PROCESS OF REACTING SILICONE WITH HYDROTHERMAL OR SUPERCRITICAL WATER

Abstract

A process for reacting silicone with hydrothermal water is at temperatures from 140? C. or supercritical water. A solids mixture containing silicon is formed.

Claims

1-8. (canceled)

9. A process for reacting silicone with hydrothermal water at temperatures from 140? C. or supercritical water to give a solids mixture containing silicon, wherein the term silicone encompasses oligomeric or polymeric organosiloxanes in which silicon atoms are bonded via oxygen atoms and in which at least some of the silicon atoms carry one or more organic substituents, and also compositions comprising organosiloxanes.

10. The process as claimed in claim 9, wherein the silicones contain at most 1 wt % of halogens.

11. The process as claimed in claim 9, wherein the solids mixture contains 25 to 50 wt % of silicon.

12. The process as claimed in claim 9, wherein a methane-containing gas mixture is produced.

13. The process as claimed in claim 9, wherein the temperature is 160? C. to 700? C.

14. The process as claimed in claim 9, wherein the pressure is 10 to 400 bar.

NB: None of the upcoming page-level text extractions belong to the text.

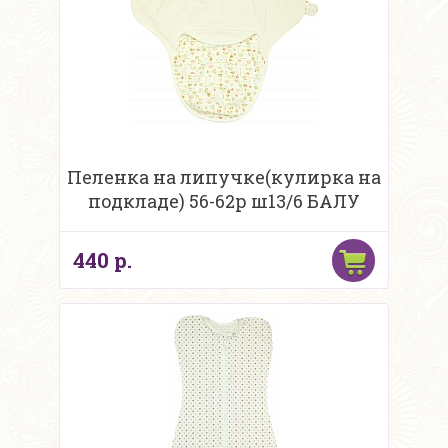
Пеленка на липучке(кулирка на
подкладе) 56-62р ш13/6 БАЛУ
440 р.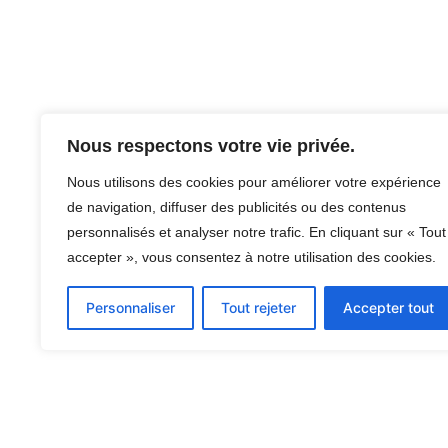
Nous respectons votre vie privée.
Nous utilisons des cookies pour améliorer votre expérience
de navigation, diffuser des publicités ou des contenus
personnalisés et analyser notre trafic. En cliquant sur « Tout
accepter », vous consentez à notre utilisation des cookies.
Personnaliser
Tout rejeter
Accepter tout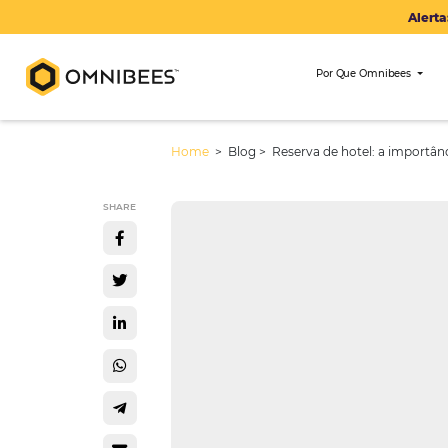
Por Que Om
Home
> Blog >
Reserva de hotel: 
SHARE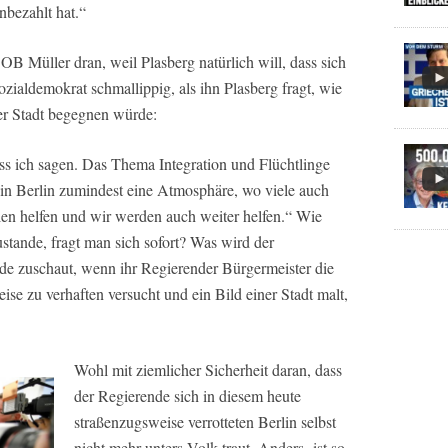
nbezahlt hat.“
OB Müller dran, weil Plasberg natürlich will, dass sich
ozialdemokrat schmallippig, als ihn Plasberg fragt, wie
ner Stadt begegnen würde:
muss ich sagen. Das Thema Integration und Flüchtlinge
n in Berlin zumindest eine Atmosphäre, wo viele auch
len helfen und wir werden auch weiter helfen.“ Wie
tande, fragt man sich sofort? Was wird der
ade zuschaut, wenn ihr Regierender Bürgermeister die
ise zu verhaften versucht und ein Bild einer Stadt malt,
Wohl mit ziemlicher Sicherheit daran, dass
der Regierende sich in diesem heute
straßenzugsweise verrotteten Berlin selbst
nicht mehr unters Volk traut. Anders ist so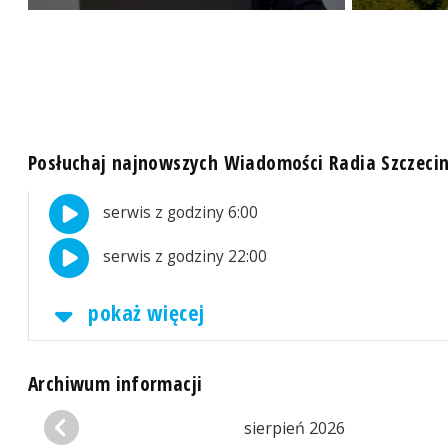
Posłuchaj najnowszych Wiadomości Radia Szczeci
serwis z godziny 6:00
serwis z godziny 22:00
pokaż więcej
Archiwum informacji
sierpień 2026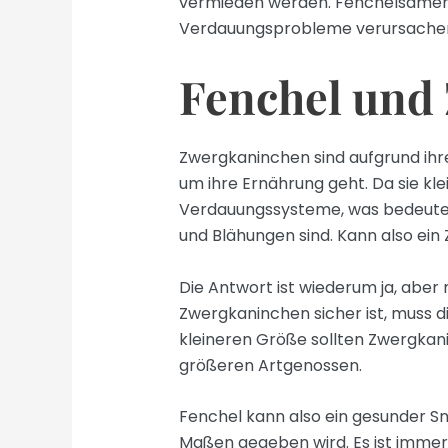
vermieden werden. Fenchelsamen e
Verdauungsprobleme verursache
Fenchel und
Zwergkaninchen sind aufgrund ihr
um ihre Ernährung geht. Da sie kle
Verdauungssysteme, was bedeutet,
und Blähungen sind. Kann also ei
Die Antwort ist wiederum ja, aber
Zwergkaninchen sicher ist, muss d
kleineren Größe sollten Zwergkan
größeren Artgenossen.
Fenchel kann also ein gesunder Sn
Maßen gegeben wird. Es ist immer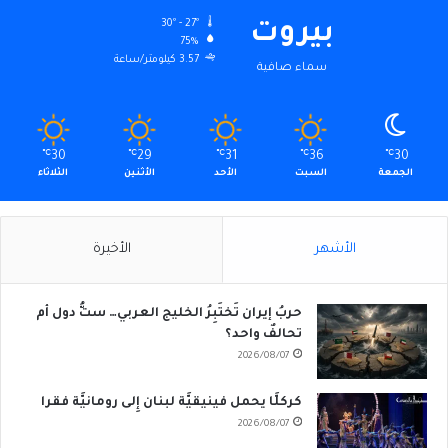
30º - 27º
بيروت
75%
3.57 كيلومتر/ساعة
سماء صافية
℃
30
℃
29
℃
31
℃
36
℃
30
الجمعة
السبت
الأحد
الأثنين
الثلاثاء
الأشهر
الأخيرة
حربُ إيران تَختَبِرُ الخليج العربي… ستُّ دول أم
تحالفٌ واحد؟
2026/08/07
كركلَّا يحمل فينيقيَّة لبنان إِلى رومانيَّة فقرا
2026/08/07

15. The process as claimed in claim 9, wherein the solids mixture produced is supplied to raw silicon production.

Description

EXAMPLE 1

[0027] An autoclave is charged with an amount of 30 g of finely chopped (cubes with an edge length of 0.5 cm) silicone and 150 ml of water, and closed. Over the course of 120 minutes, the autoclave is heated to a temperature of 350? C., and the temperature is held for 90 minutes. In the course of the experiment, the pressure climbs to 160 bar. Over the course of 12 hours, the autoclave cools to room temperature. After cooling of the reactor, the sample is taken for gas analysis. The gas space of the autoclave is subsequently purged with nitrogen and the autoclave is opened.

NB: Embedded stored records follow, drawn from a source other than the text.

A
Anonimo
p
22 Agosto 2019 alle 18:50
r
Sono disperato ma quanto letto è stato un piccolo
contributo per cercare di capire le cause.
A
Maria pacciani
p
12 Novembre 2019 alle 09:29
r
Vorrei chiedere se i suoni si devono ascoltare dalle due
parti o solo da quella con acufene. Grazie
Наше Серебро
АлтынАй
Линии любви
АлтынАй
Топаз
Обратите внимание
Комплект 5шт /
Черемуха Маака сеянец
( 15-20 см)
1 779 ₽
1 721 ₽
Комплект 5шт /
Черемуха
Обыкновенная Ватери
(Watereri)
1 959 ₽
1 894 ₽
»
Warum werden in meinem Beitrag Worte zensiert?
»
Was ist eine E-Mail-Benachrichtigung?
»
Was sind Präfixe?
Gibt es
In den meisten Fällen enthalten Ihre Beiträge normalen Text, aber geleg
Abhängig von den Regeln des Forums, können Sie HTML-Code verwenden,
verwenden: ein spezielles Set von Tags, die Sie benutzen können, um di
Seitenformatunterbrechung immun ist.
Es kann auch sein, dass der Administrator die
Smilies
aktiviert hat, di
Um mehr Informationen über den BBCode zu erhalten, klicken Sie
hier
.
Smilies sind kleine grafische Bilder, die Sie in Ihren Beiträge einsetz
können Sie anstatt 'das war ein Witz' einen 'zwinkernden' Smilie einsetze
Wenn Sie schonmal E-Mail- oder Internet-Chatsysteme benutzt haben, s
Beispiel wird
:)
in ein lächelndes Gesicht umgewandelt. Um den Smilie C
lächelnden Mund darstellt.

[0028] A clear liquid and a white or slightly grey solid are obtained. After the liquid has been removed and the solid has been dried, 21 g of solid are obtained.

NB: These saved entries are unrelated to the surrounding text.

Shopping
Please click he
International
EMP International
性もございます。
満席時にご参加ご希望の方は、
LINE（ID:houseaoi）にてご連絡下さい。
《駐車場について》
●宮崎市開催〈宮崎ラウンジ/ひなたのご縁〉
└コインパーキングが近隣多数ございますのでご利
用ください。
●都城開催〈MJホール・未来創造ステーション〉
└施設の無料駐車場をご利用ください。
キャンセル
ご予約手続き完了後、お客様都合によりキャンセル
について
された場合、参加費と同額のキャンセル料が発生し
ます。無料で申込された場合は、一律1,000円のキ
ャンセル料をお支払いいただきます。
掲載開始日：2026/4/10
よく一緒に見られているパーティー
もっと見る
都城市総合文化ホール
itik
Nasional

[0029] 3 experiments were conducted. The results of the EDX analyses of the solids mixture are listed in table 1. MV denotes mean value.

TABLE-US-00001 TABLE 1 Experiment no. 1 2 3 Max Min MV C (wt %) 23.96 34.09 29.64 34.09 23.96 29.23 O (wt %) 41.35 32.64 38.46 41.35 32.64 37.48 Na (wt %) 0.00 0.21 0.29 0.29 0.00 0.17 Si (wt %) 34.70 33.05 31.61 34.70 31.61 33.12 Total (wt %) 100.01 99.99 100.00

EXAMPLE 2

[0030] 1000 kg of solid silicone wastes, consisting of silicone rubber in plastic containers, are comminuted, containers included, and reacted in a stirred tank with a size of 3 m 3 together with 1500 kg of water at 350? C. and 160 bar for 2 h. Two tanks are operated in parallel. The preheating of the one tank is realized by cooling of the other tank, via heat recovery; the rest of the heat required is supplied externally. The products of the reaction are a solids/liquid mixture and a gas phase. The solids/liquid mixture is filtered; the solid obtained has the composition from table Table 1. According to present knowledge of the hydrothermal carbonization, any plastic containers added are reacted to give carbon-rich particulate solids. The liquid phase contains biproducts of the reaction and, depending on the degree of contamination, may be used for the further reaction of silicone wastes. As well as water, the gas phase contains volatile biproducts, possibly including methane, depending on reaction regime and starting products.

[0031] The solids are passed on for profitable utilization from example 3.

EXAMPLE 3

[0032] Profitable utilization of the solids from example 1 and example 2 for producing metallurgical silicon.

[0033] The solids obtained in examples 1 and 2 are pressed to give pellets and supplied as a starting material for raw silicone production. In that process, the silicon is reduced to raw silicon.